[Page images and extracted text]
━━━━━━━━━━━━━━━━

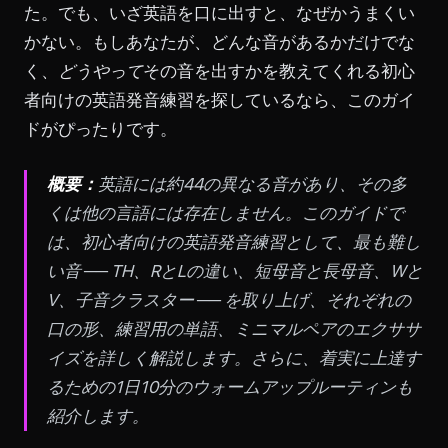
た。でも、いざ英語を口に出すと、なぜかうまくい
かない。もしあなたが、どんな音があるかだけでな
く、
どうやって
その音を出すかを教えてくれる初心
者向けの英語発音練習を探しているなら、このガイ
ドがぴったりです。
概要：
英語には約44の異なる音があり、その多
くは他の言語には存在しません。このガイドで
は、初心者向けの英語発音練習として、最も難し
い音 ── TH、RとLの違い、短母音と長母音、Wと
V、子音クラスター ── を取り上げ、それぞれの
口の形、練習用の単語、ミニマルペアのエクササ
イズを詳しく解説します。さらに、着実に上達す
るための1日10分のウォームアップルーティンも
紹介します。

━━━━━━━━━━━━━━━━

- WHAT TO DO -
Write the lines above out again exactly, excluding every picture.

- ANSWER FOR THIS EXERCISE -
た。でも、いざ英語を口に出すと、なぜかうまくい
かない。もしあなたが、どんな音があるかだけでな
く、
どうやって
その音を出すかを教えてくれる初心
者向けの英語発音練習を探しているなら、このガイ
ドがぴったりです。
概要：
英語には約44の異なる音があり、その多
くは他の言語には存在しません。このガイドで
は、初心者向けの英語発音練習として、最も難し
い音 ── TH、RとLの違い、短母音と長母音、Wと
V、子音クラスター ── を取り上げ、それぞれの
口の形、練習用の単語、ミニマルペアのエクササ
イズを詳しく解説します。さらに、着実に上達す
るための1日10分のウォームアップルーティンも
紹介します。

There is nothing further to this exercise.